Malignant primary adrenal
tumors are rare forms of
cancer with an estimated incidence of two to ten new cases per one million inhabitants per year. The 5-year survival rate for
adrenocortical carcinoma is approximately 35%, whereas the 10-year survival rate of malignant
pheochromocytoma reaches 40%. Clinical studies support repeated surgery as the mainstay of treatment, either with curative or palliative intention. For
adrenocortical carcinoma, adjunctive treatment with oral
mitotane leads to well-documented improvement of survival. Rare malignant
pheochromocytomas with distant
metastases are preferably treated by 131I-MIBG.

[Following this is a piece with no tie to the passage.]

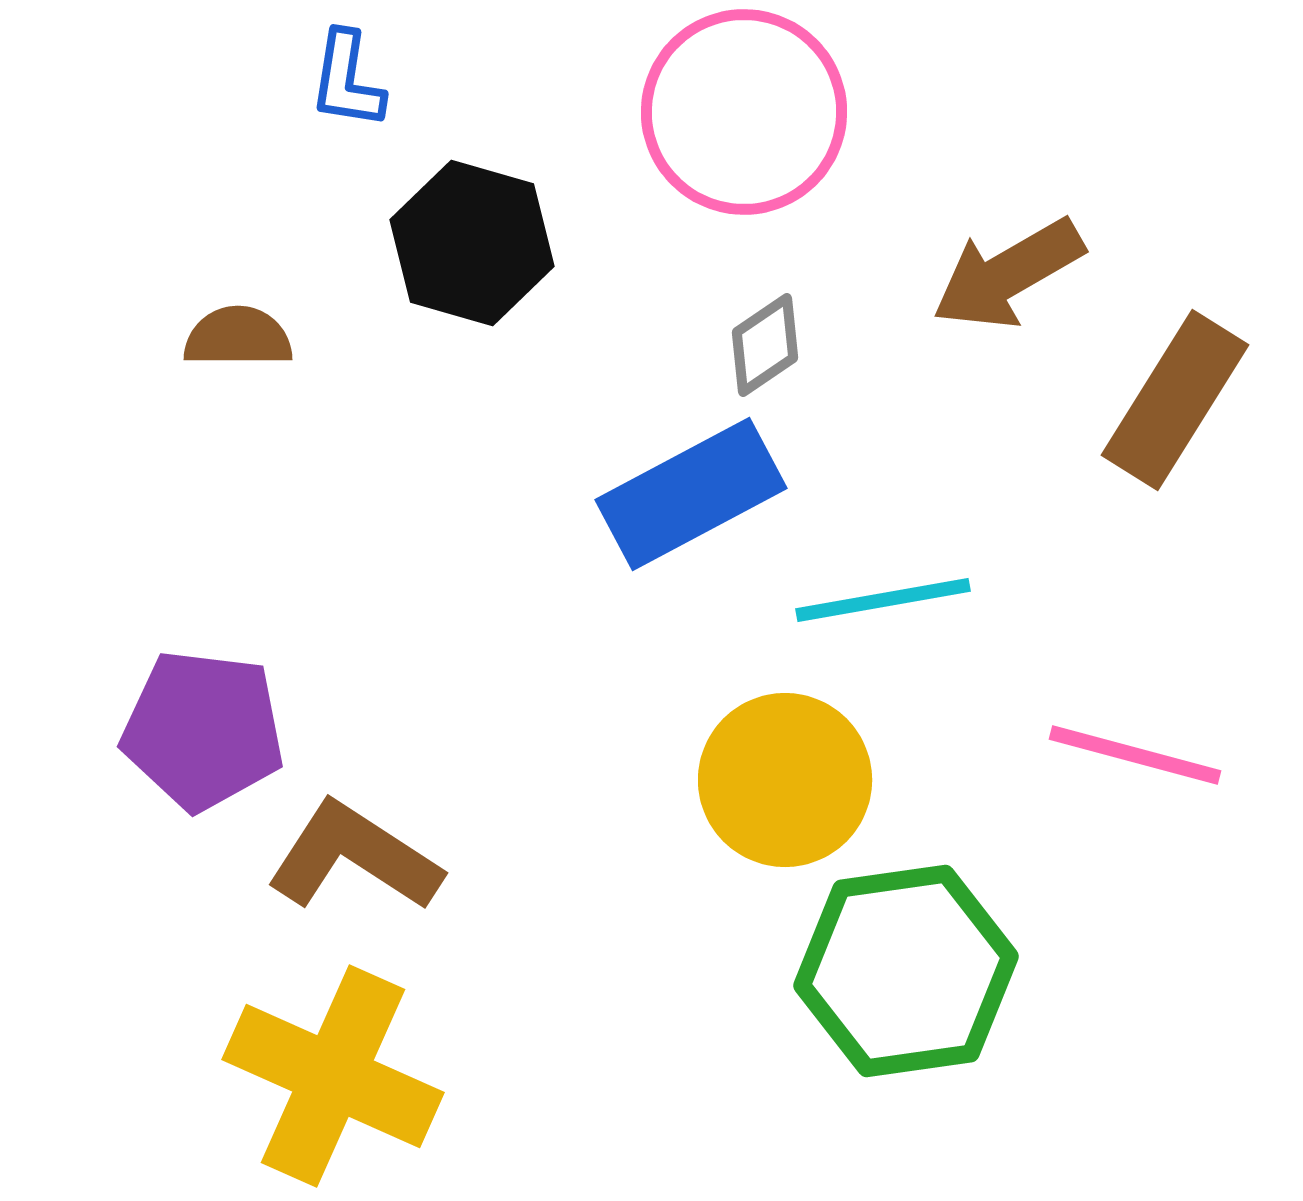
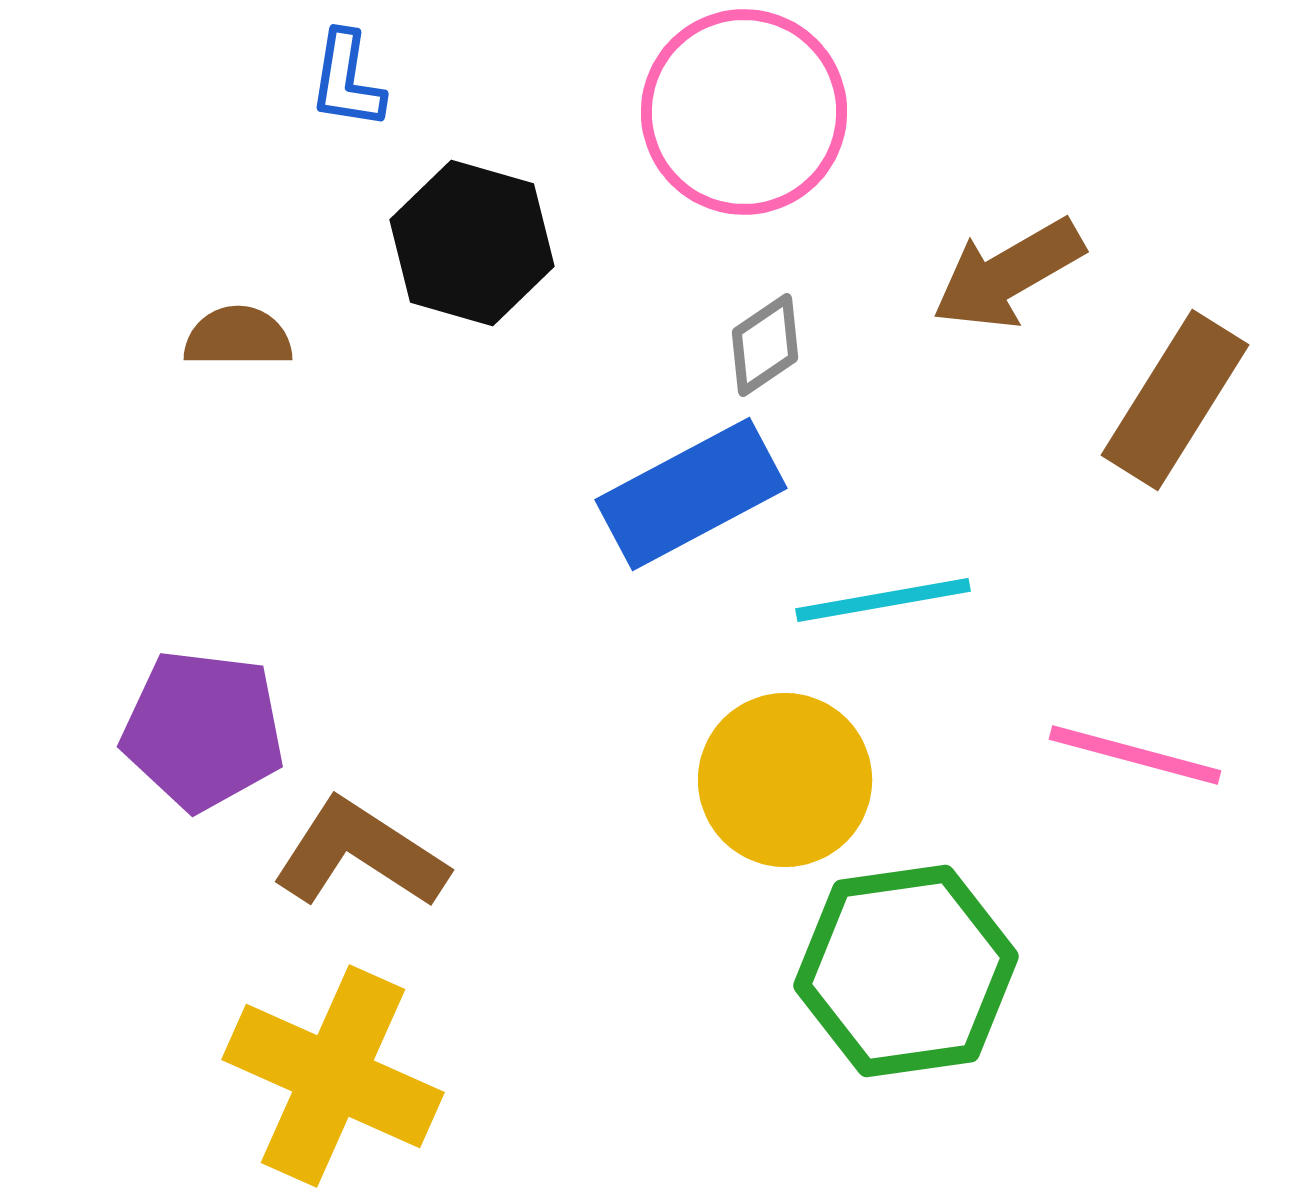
brown L-shape: moved 6 px right, 3 px up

Chemotherapy is reserved for unresectable
tumors without sufficient response to
mitotane or 131I-MIBG, respectively.
Cisplatin and
etoposide as single
therapy, or in combination with
doxorubicin or
etoposide, appear to be effective in
adrenocortical carcinoma. Malignant
pheochromocytoma may be treated with
vincristine,
dacarbazine, and
cyclophosphamide. Treatment with
octreotide is currently being evaluated.
Radiotherapy is indicated if unresectable
tumor masses cause local symptoms. If symptoms of endocrine activity are not sufficiently controlled by measures aiming at
tumor mass reduction, specific inhibitors of
hormone synthesis or action are available.
Ketoconazole is widely used for
adrenocortical carcinoma, and
phenoxybenzamine and
metyrosine are available for malignant
pheochromocytoma. This review provides guidelines for rational disease management based on still scanty clinical evidence.